Tuesday, June 30, 2020

Be angry - sin not

Sooooooo, we need to be very careful when we are righteously angry at sin. We aren't God, and righteous anger is a bit difficult to identify!
After all, there are not very many times when, in the heat of a moment, we can step back and say, "Oh, you know what? I'm not being fair, here. I am unjustly angry."  
As humans, we can ALWAYS justify our anger. We always feel that our anger is in response to someone else's sin. Of COURSE we are showing righteous anger!
Well, think about it . . . have we ever been angry when we didn't think we had a right to be? I suppose it could happen sometimes, but usually, we are mad at someone or something because we feel we are standing up for the right. We think we are on the side of justice.
And yet . . . . 
Some of the most horrible things Christians have ever done were done in the name of righteous anger. Most human anger (even if it starts out correctly) is sinful and is very destructive. James said that we don't accomplish the righteousness of God:
My dear brothers and sisters, take note of this: Everyone should be quick to listen, slow to speak and slow to become angry, 20 because human anger does not produce the righteousness that God desires. (James 1:19-20)
And Paul says to "give place" for God's wrath:

Do not take revenge, my dear friends, but leave room for God’s wrath, for it is written: “It is mine to avenge; I will repay,” says the Lord. 20 On the contrary:

“If your enemy is hungry, feed him;
    if he is thirsty, give him something to drink.
In doing this, you will heap burning coals on his head.”

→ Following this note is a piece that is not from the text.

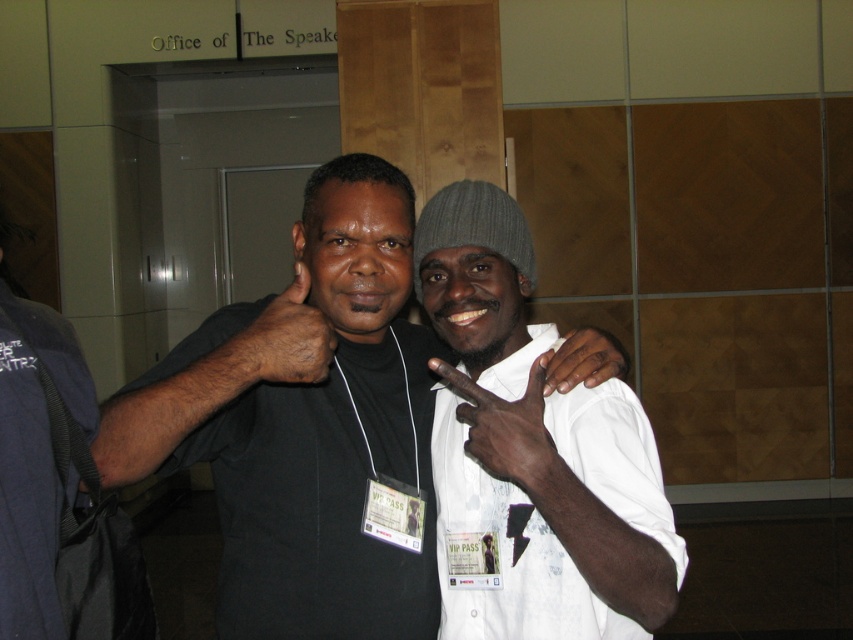 You are a photographer at the event. You notice the black matte hand at center and dark skin hand at center in the photo. Which hand is closer to the camera?

The black matte hand at center is closer to the camera because it is in front of the dark skin hand at center.

You are a photographer at the event and need to ensure that both hands are visible in the photo. Given that the black matte hand at center is smaller than the dark skin hand at center, which hand might you need to adjust to make sure both are fully visible?

The black matte hand at center is smaller than the dark skin hand at center, so you might need to adjust the angle or position to ensure the smaller black matte hand at center is fully visible alongside the larger dark skin hand at center.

21 Do not be overcome by evil, but overcome evil with good. (Romans 12:19-21)

Paul is quoting from both Deuteronomy and the Proverbs here. In other words, the Bible is warning us that anger is extremely hard to handle; it's best to leave anger, vengeance, and retaliation to God. 
What do we do instead? 
Oh, here is the tough part!
Rather than love our enemies, our Savior told us to love them! 
But love your enemies, do good to them, and lend to them without expecting to get anything back. Then your reward will be great, and you will be children of the Most High, because he is kind to the ungrateful and wicked. (Luke 6:35)
When it comes to anger, it's best to leave things up to God. And yet, Paul does speak realistically here......he says, "Sure, you are going to get angry, but....."  what does he say next? Make sure we don't allow it to turn into sin.
In all the times I have read that passage, I don't think I paid very much attention to the scripture that Paul was quoting from! He's emphasizing his point by quoting from Psalm 4:4:
Be angry, and do not sin;
    ponder in your own hearts on your beds, and be silent. Selah (Psalm 4:4)
Psalms 3 and 4 were written by David at a time when he had every right to be righteously angry!!
David's kingdom had been unjustly taken from him. His own son, Absalom, had lied and tricked a whole lot of people; many of them had rebelled against the king and followed Absalom. In the rebellion, David fled for his life! In addition to rummaging around in the palace and trying on the crown and throne, Absalom also tried on the harem -- he set up a tent on the roof of the palace and had sex with all of David's concubines in the sight of all of the city. (II Samuel 15-16)

Absalom was a wicked man doing wicked things -- it moved David's heart to anger. That's why he wrote that verse, "Be angry and do not sin." 
And David didn't sin.
If you read in II Samuel, he acted kindly and behaved justly; he even tried to spare the life of his wicked, treasonous son! All of his actions were kind and loving.  He was righteously angry, yes, but he continued to act in love, and did not sin.
If you recall the story, in the heat of battle Absalom's long, flowing locks got caught in a tree and he was killed by one of David's loyal commanders. But David was even upset at this -- he didn't want his son to die; he wanted to forgive and love him.

This story that Paul reminded us of is a positive example. David was angry, but he kept his anger from turning into sin. Our Bible is the best book ever, though, and is 
 ......useful for teaching, rebuking, correcting and training in righteousness, (II Timothy 3:16b)
Along with David's positive example, the Bible shows us negative examples, too. Where other people allowed their anger to become sinful.
Remember the scene where Jacob lies and deceives his dad and steals his older brother's birthright? Esau was certainly angry about being cheated. I expect that we could say his initial reaction was righteous anger -- but his anger led him into sin when he vowed to kill his cheating brother.
Jonah the prophet was righteously angry about the terrible sins of the people of Nineveh. But he let his anger get the upper hand -- he failed to preach the whole message that God had given him to tell the sinful Ninevites. Jonah was spiteful and got comfortable so he could watch the fireworks as God punished the people. But lo and behold, the fireworks never happened. Then Jonah got mad at God, too! 
No wonder that Paul is exhorting us to "be angry but sin not"! Anger can so easily burn out of control, and when it does, we fall into sin.